Lucky Me
I’ve always dressed and acted to a self-image I carry around in my mind. Up until now it’s been relatively ageless, partly because it was based on the reflection I saw in my wife’s eyes. Sure, my hair color changed from brown to gray, and my styles changed to fit my body and the world around us, but to me my age always felt a bit indeterminate, because I didn’t really care. I found her when we were young, we were still together, she smiled when she saw me coming, and it was good.
Now, she’s gone and like Rip Van Winkle waking up from his long sleep I’m not the man I once was. My mental age has caught up to my physical age with a crash. It’s like walking around a place you knew as a child and finding shuttered homes, overgrown lawns, and abandoned cars. The skin on my hands has thinned, the Bells Palsy from a few years back left a sag to the left side of my face, and gravity overall has played hell with skin that no longer has the tone of youth. By anyone’s standards, I’m an old man, and a mirror is how I make sure I have all my clothes on.
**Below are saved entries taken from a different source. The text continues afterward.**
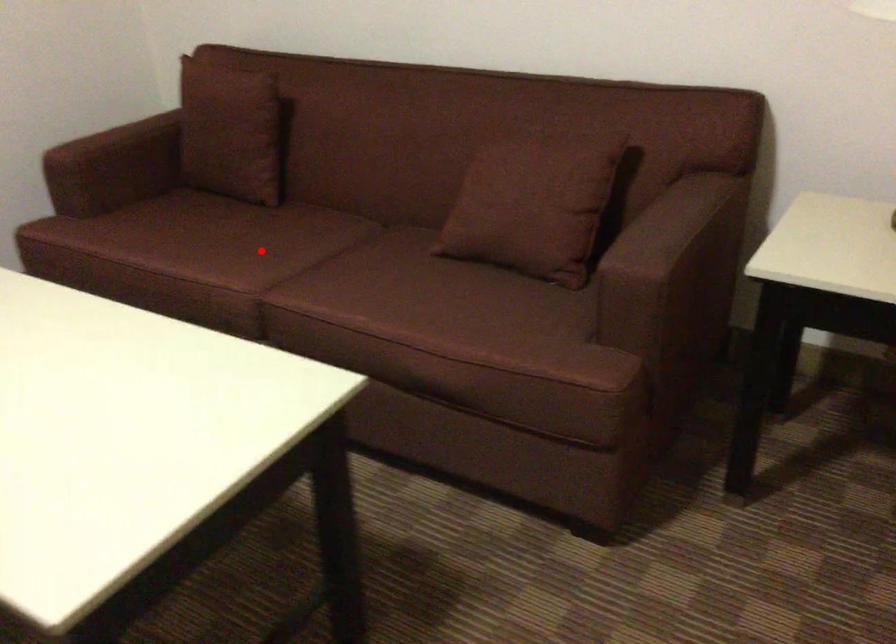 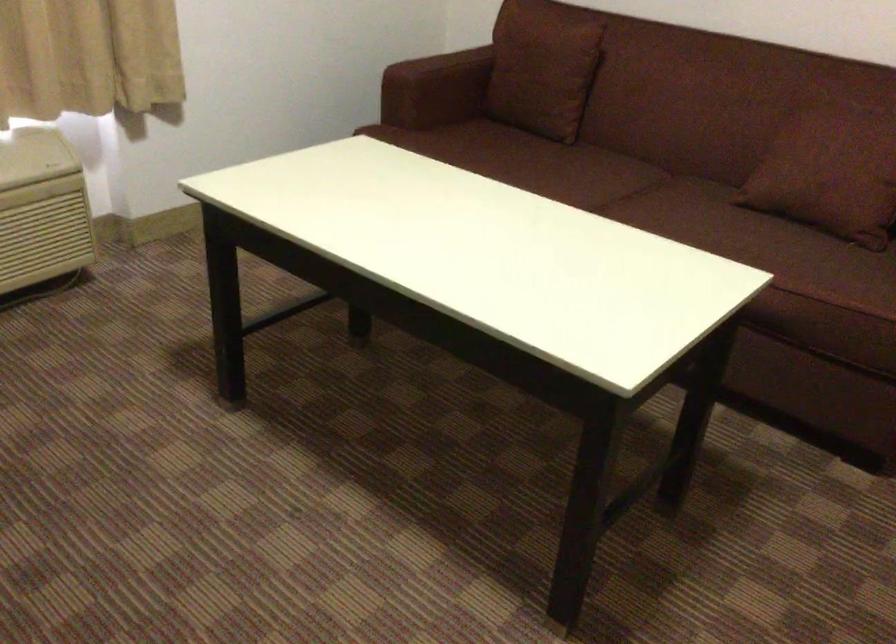 Find the pixel in the second image that matches the highlighted location in the first image.

(574, 176) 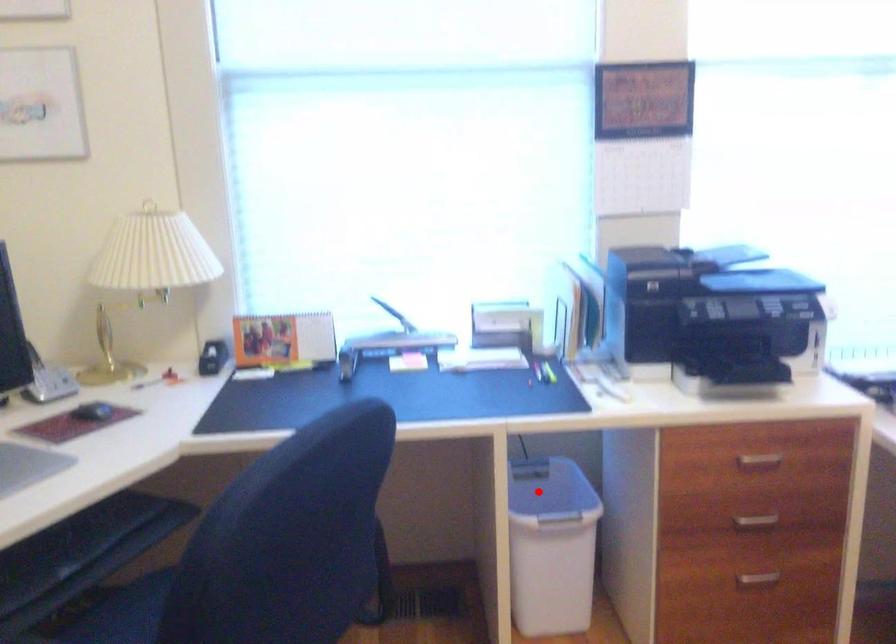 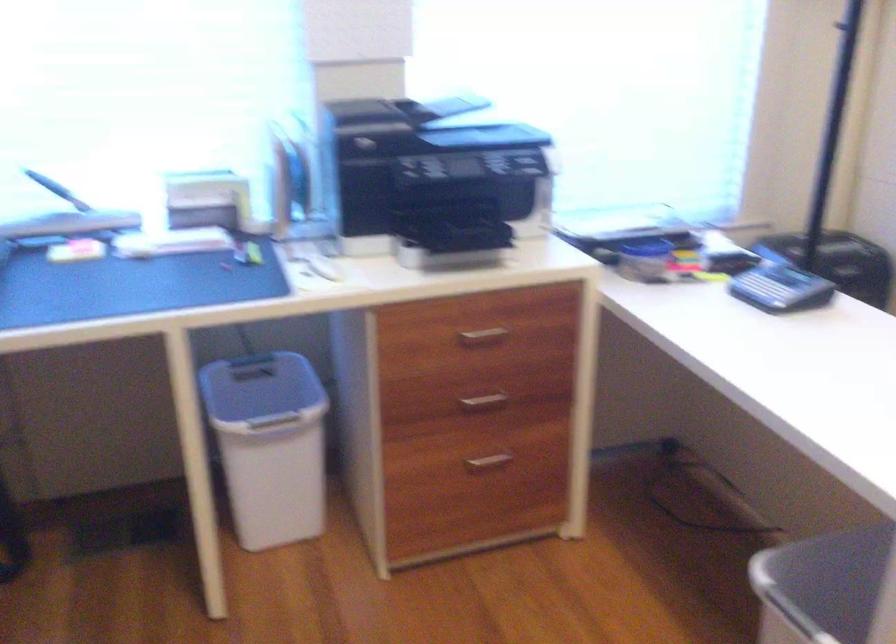 Question: I am providing you with two images of the same scene from different viewpoints. In image1, a red point is highlighted. Considering the same 3D point in image2, which of the following is correct?

Choices:
 (A) It is closer
 (B) It is farther

Answer: (A) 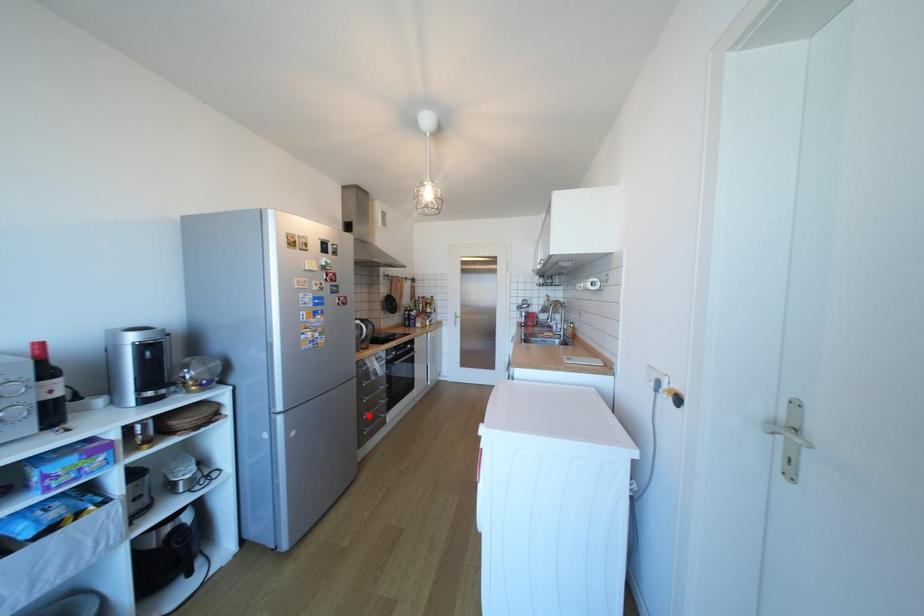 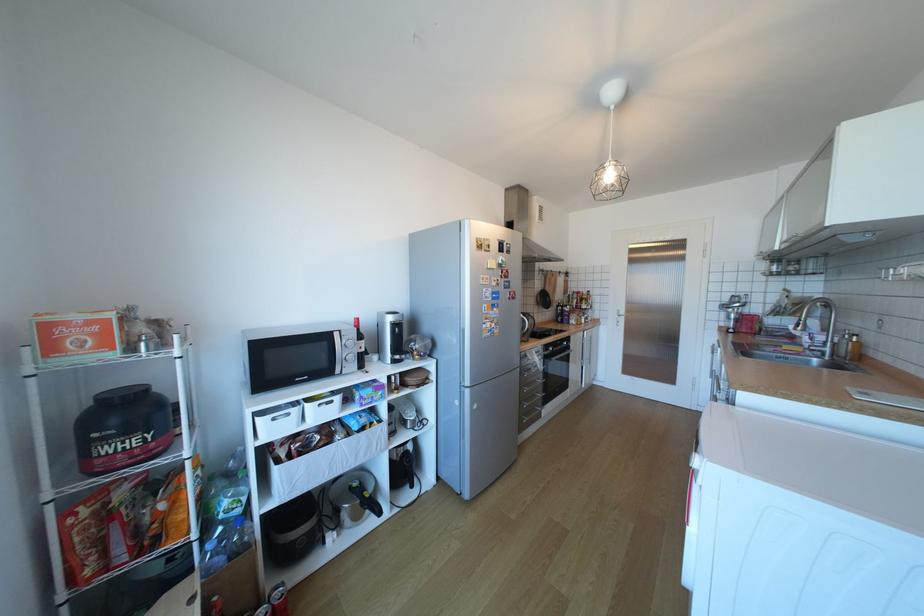 Question: A red point is marked in image1. In image2, is the corresponding 3D point closer to the camera or farther? Reply with the corresponding letter.

Choices:
 (A) The corresponding 3D point is closer.
 (B) The corresponding 3D point is farther.

Answer: (B) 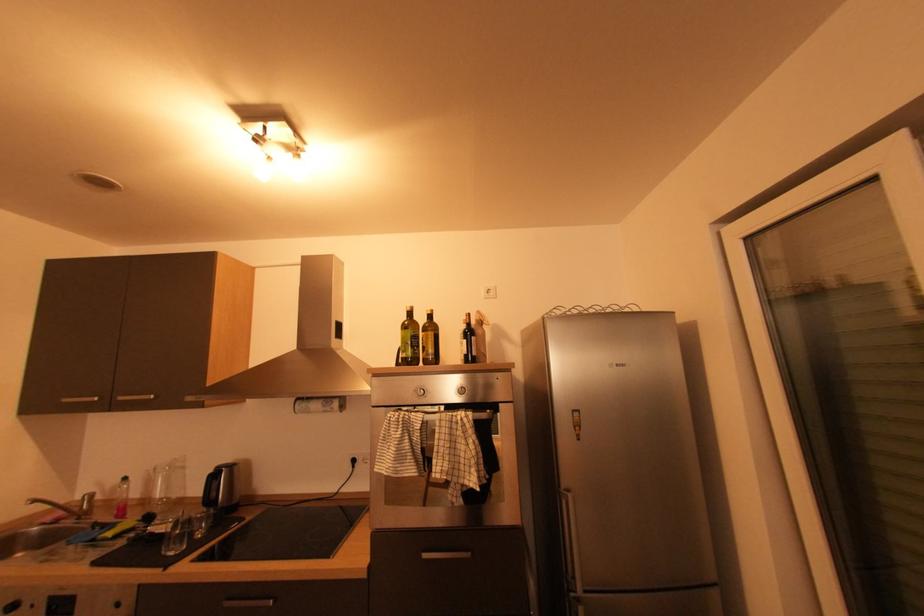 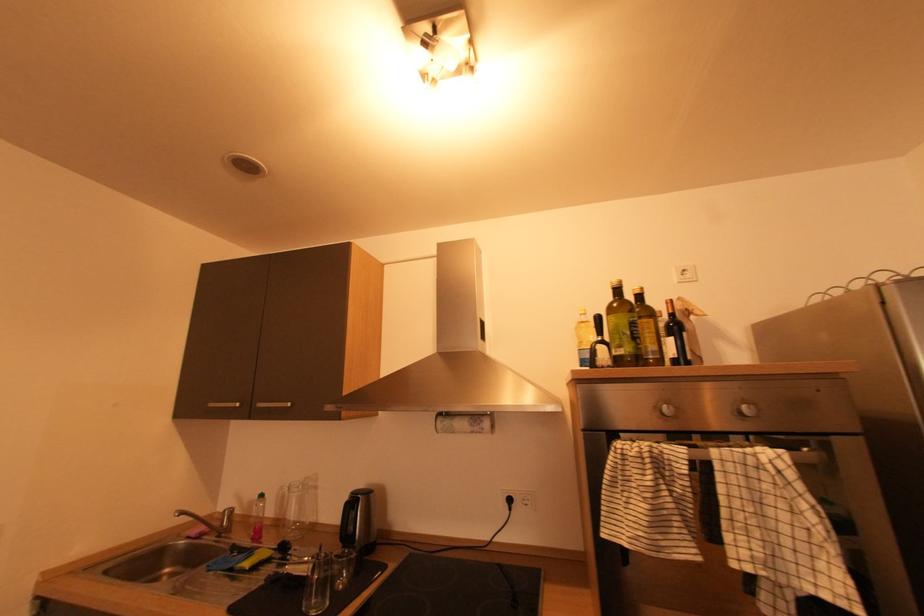 Question: The camera is either moving clockwise (left) or counter-clockwise (right) around the object. The first image is from the beginning of the video and the second image is from the end. Is the camera moving left or right when shooting the video?

Choices:
 (A) Left
 (B) Right

Answer: (B) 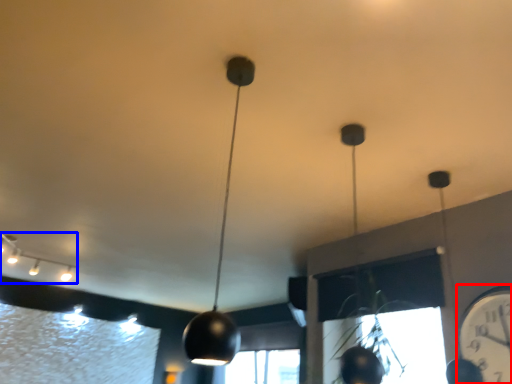 Question: Among these objects, which one is nearest to the camera, clock (highlighted by a red box) or lamp (highlighted by a blue box)?

Choices:
 (A) clock
 (B) lamp

Answer: (A) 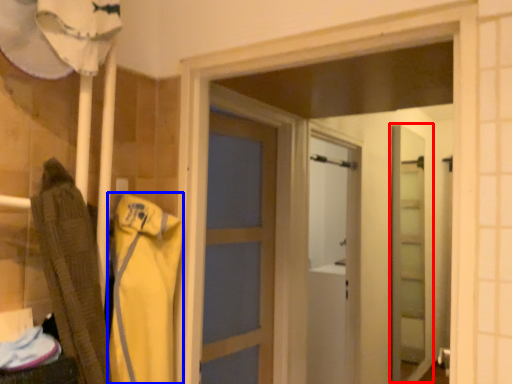 Question: Among these objects, which one is nearest to the camera, screen door (highlighted by a red box) or clothing (highlighted by a blue box)?

Choices:
 (A) screen door
 (B) clothing

Answer: (B) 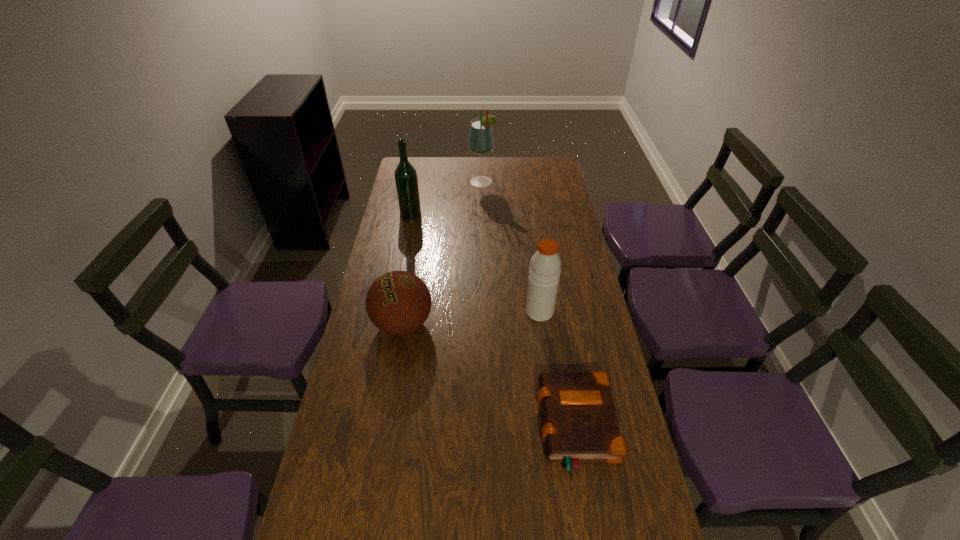 Choose which object is the third nearest neighbor to the shaker. Please provide its 2D coordinates. Your answer should be formatted as a tuple, i.e. [(x, y)], where the tuple contains the x and y coordinates of a point satisfying the conditions above.

[(406, 180)]

Locate an element on the screen. Image resolution: width=960 pixels, height=540 pixels. object that is the fourth nearest to the nearer alcohol is located at coordinates (580, 424).

At what (x,y) coordinates should I click in order to perform the action: click on free location that satisfies the following two spatial constraints: 1. on the front side of the farther alcohol; 2. on the right side of the shaker. Please return your answer as a coordinate pair (x, y). This screenshot has width=960, height=540. Looking at the image, I should click on (484, 312). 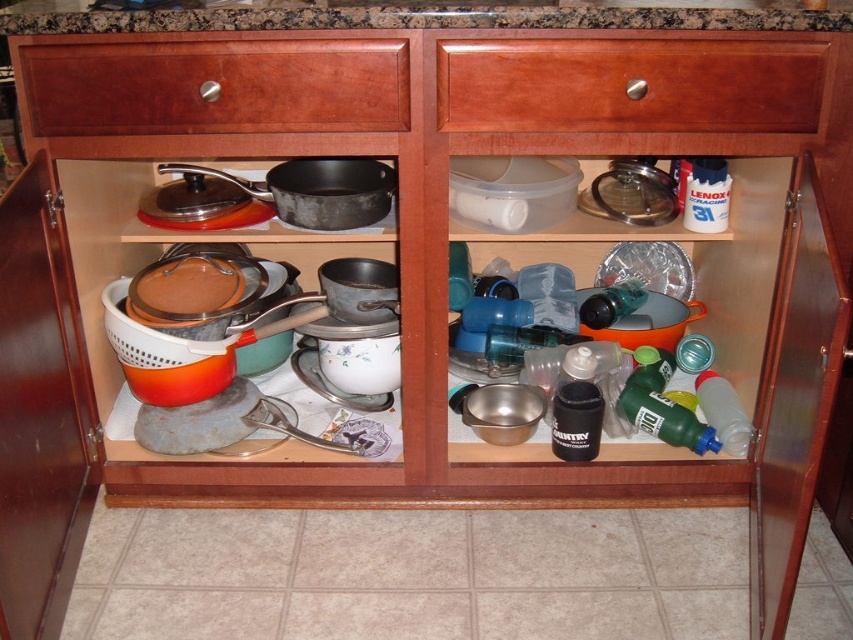 Does wooden drawer at upper left have a larger size compared to white plastic bottle at upper right?

Correct, wooden drawer at upper left is larger in size than white plastic bottle at upper right.

Who is positioned more to the right, wooden drawer at upper left or white plastic bottle at upper right?

Positioned to the right is white plastic bottle at upper right.

Is point (131, 92) closer to camera compared to point (700, 208)?

Yes, point (131, 92) is closer to viewer.

This screenshot has width=853, height=640. In order to click on wooden drawer at upper left in this screenshot , I will do `click(218, 84)`.

Is point (698, 440) positioned behind point (700, 208)?

That is False.

Between green matte bottle at center-right and white plastic bottle at upper right, which one is positioned higher?

white plastic bottle at upper right is above.

Identify the location of green matte bottle at center-right. (665, 419).

Between point (708, 408) and point (630, 301), which one is positioned behind?

The point (630, 301) is more distant.

Does point (724, 390) come farther from viewer compared to point (601, 289)?

No, it is not.

Image resolution: width=853 pixels, height=640 pixels. What are the coordinates of `translucent plastic bottle at right` in the screenshot? It's located at (723, 412). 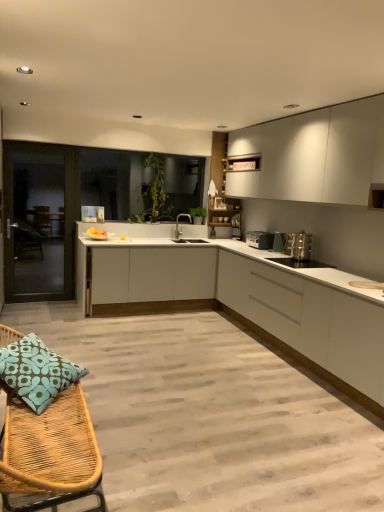 I want to click on vacant area that is situated to the right of woven wood bench at lower left, so click(202, 464). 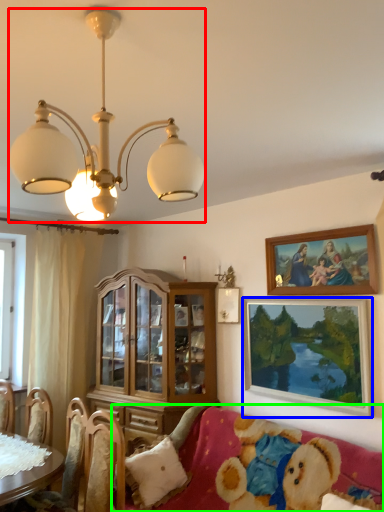 Question: Which object is positioned closest to lamp (highlighted by a red box)? Select from picture frame (highlighted by a blue box) and studio couch (highlighted by a green box).

Choices:
 (A) picture frame
 (B) studio couch

Answer: (A) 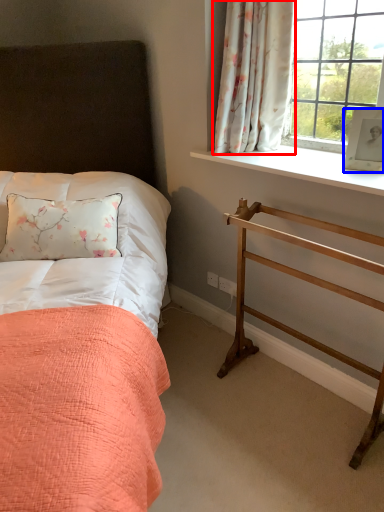 Question: Which object is closer to the camera taking this photo, curtain (highlighted by a red box) or picture frame (highlighted by a blue box)?

Choices:
 (A) curtain
 (B) picture frame

Answer: (B) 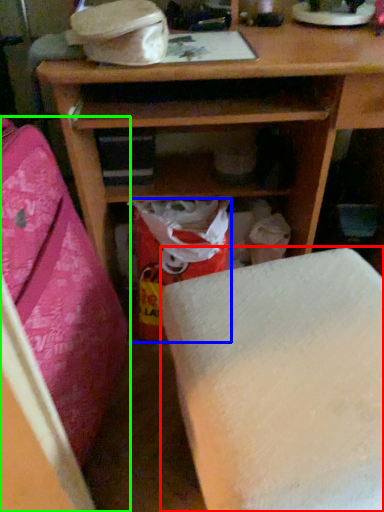 Question: Based on their relative distances, which object is nearer to furniture (highlighted by a red box)? Choose from shopping bag (highlighted by a blue box) and furniture (highlighted by a green box).

Choices:
 (A) shopping bag
 (B) furniture

Answer: (B) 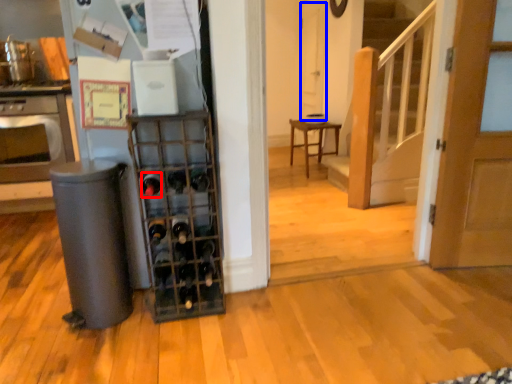 Question: Which object is further to the camera taking this photo, wine bottle (highlighted by a red box) or screen door (highlighted by a blue box)?

Choices:
 (A) wine bottle
 (B) screen door

Answer: (B) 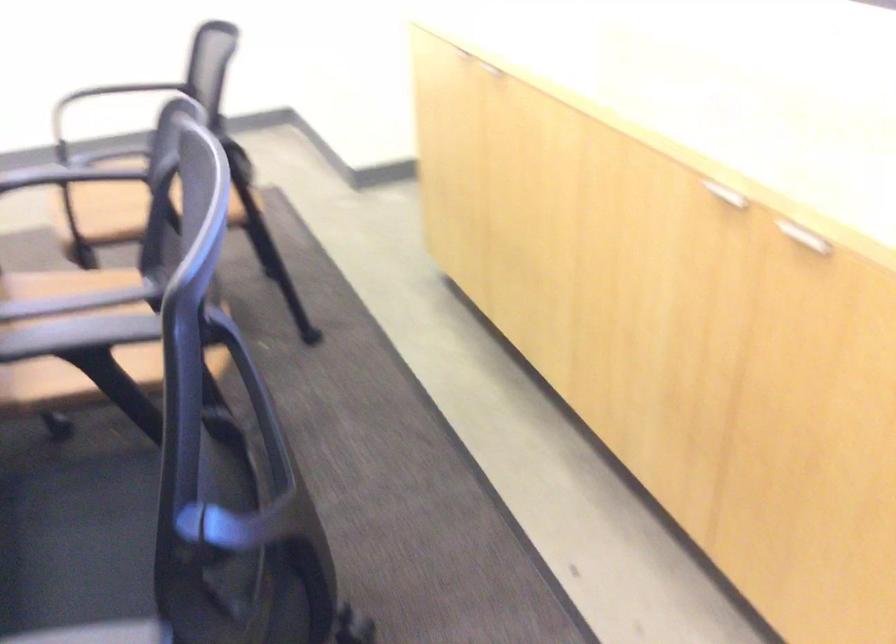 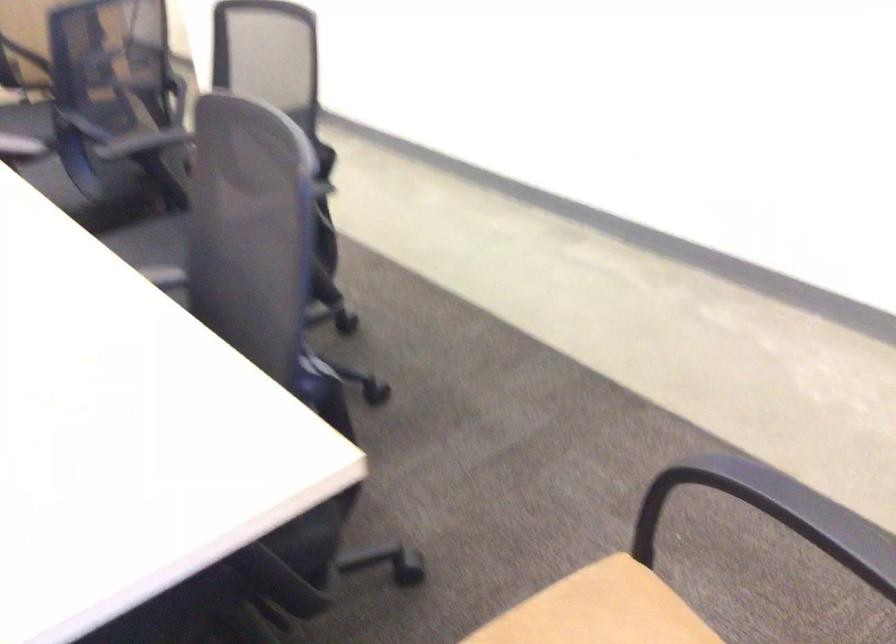 Find the pixel in the second image that matches (x=80, y=187) in the first image.

(584, 609)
Lucky me. Really. From 1961 to 1975 nearly 50,000 of my peers died in Vietnam. In the current pandemic 500,000 of my neighbors have passed on. Even the actuarial tables say the end could be nigh for no other reason than that’s how life is. Still, here I stand. That’s probably a victory of some sort. So, while it may be a crumbling body, I’m still lord of the manor, and in some quarters, there are still people who feel old guys have something to offer.